Our daughter was abandoned on a sidewalk in the depth of winter. We brought her home and gave her our hearts and taught her why all the trees change in the fall.
When you are pro-life and also a mother by adoption, there is one pro-choice argument that especially hurts. I’m sure you’ve heard it: “An unwanted baby is destined for a bad life. Abortion is probably better for that child.”
That’s very hard to swallow when you love a child who was unwanted.
My own daughter was abandoned at birth, on a sidewalk in the depth of winter. She was wrapped in a yellow blanket and her umbilical cord was still attached. She was an “unwanted” child — an inconvenient person whose presence in this world comes with a whole set of challenges and dangers to her birth parents. Today she is a cheerful, pretty, teenage girl who delights us every day.
Although her story of “unwantedness” is specific to her, it is essentially the same tale told in different ways for every baby that has been labeled as unwanted and undesirable. I can give you countless examples: the baby whose father will not take responsibility for her upbringing but instead offers up money for her abortion; the little one who would have been wanted if conceived a year later, but today is inconvenient; the child who has a congenital defect like a cleft palate or Down syndrome; the hundreds of thousands of babies conceived in careless sexual encounters between men and women who have no desire to build a family together. You yourself can come up with many more variations on this theme, if you give it some thought.
My pretty girl was born in China when the one-child policy had not yet been changed to the two-child policy. She was fortunate. A passer-by took pity on her and carried her to the police station. She spent the first part of her life in a crowded orphanage. When we adopted her, she was a toddler with an uncertain smile and a worried frown.
As far as “unwanted” babies she was probably a poster child. Most likely she was a second child, an unexpected — maybe even a tragic — pregnancy, exposing her parents to retribution by the state. The population police in China have been known to bulldoze the houses of couples who are hiding an unsanctioned pregnancy or child. Forced abortion, even of babies advanced in development, has been routinely practiced. Many stories have been told of heroic mothers and fathers who kept their pregnancies secret in order to bring their child to life, at great personal risk. The subsequent hidden births are dangerous because they’re unattended by doctors or midwives. The accounts are harrowing. So, too, are the tales of the sadness of laying the infant on the dirty street cement with a nearly hopeless prayer for her rescue.
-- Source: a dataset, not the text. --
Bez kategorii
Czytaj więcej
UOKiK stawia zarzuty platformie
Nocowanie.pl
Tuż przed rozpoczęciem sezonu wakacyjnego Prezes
What is hard to bear when you love one of these children who somehow survived their “unwantedness” is the awfulness of the sentence meted out to those who died by abortion. Sentenced to death for being the wrong sex. Or coming at the wrong time. Or simply coming uninvited. What a horrid loss. Every one of these children was meant to be a delight in the same way my daughter is a delight.
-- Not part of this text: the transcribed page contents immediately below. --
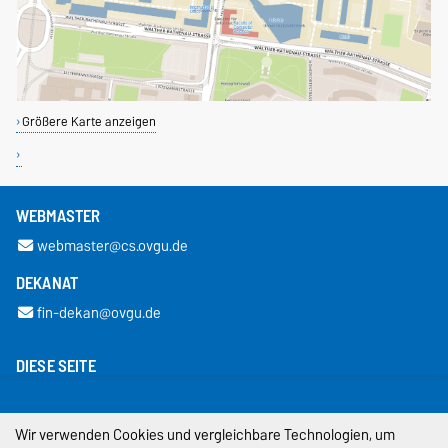
Größere Karte anzeigen
WEBMASTER
webmaster@cs.ovgu.de
DEKANAT
fin-dekan@ovgu.de
DIESE SEITE
Permalink
Wir verwenden Cookies und vergleichbare Technologien, um
Impressum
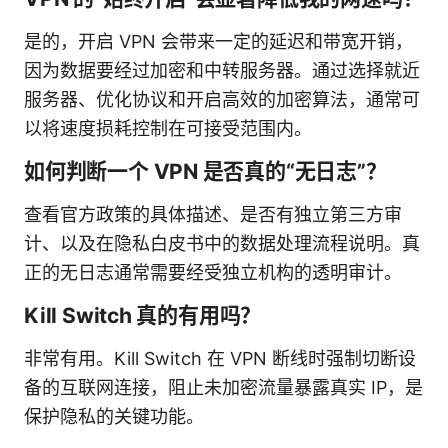
是的，开启 VPN 会带来一定的延迟和带宽开销，
因为数据要经过加密和中转服务器。通过选择就近
服务器、优化协议和开启高效的加密算法，通常可
以将速度损耗控制在可接受范围内。
如何判断一个 VPN 是否真的“无日志”？
查看官方政策的具体描述、是否有独立第三方审
计、以及在隐私白皮书中的数据处理流程说明。真
正的无日志通常需要经受独立机构的透明审计。
Kill Switch 真的有用吗？
非常有用。Kill Switch 在 VPN 断线时强制切断设
备的互联网连接，阻止未加密流量暴露真实 IP，是
保护隐私的关键功能。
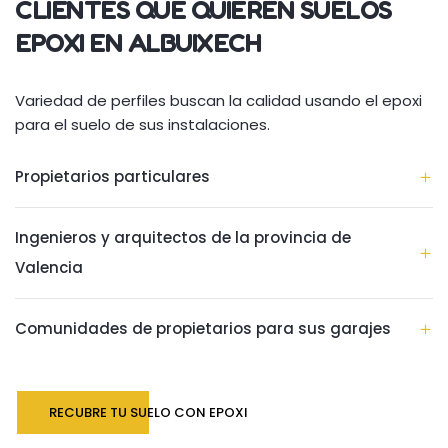
CLIENTES QUE QUIEREN SUELOS
EPOXI EN ALBUIXECH
Variedad de perfiles buscan la calidad usando el epoxi
para el suelo de sus instalaciones.
Propietarios particulares
Ingenieros y arquitectos de la provincia de
Valencia
Comunidades de propietarios para sus garajes
RECUBRE TU SUELO CON EPOXI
I hear her in the kitchen as I type these words. She is baking cupcakes and wearing AirPods. She probably doesn’t realize she is singing along loudly to our favorite Taylor Swift song. It’s called “The Best Day” and it’s about a girl growing up having “best days” with her mother. Let me assure all those who have not had the great joy of loving an “unwanted’’ child. Every day — every single day — is the best day with her.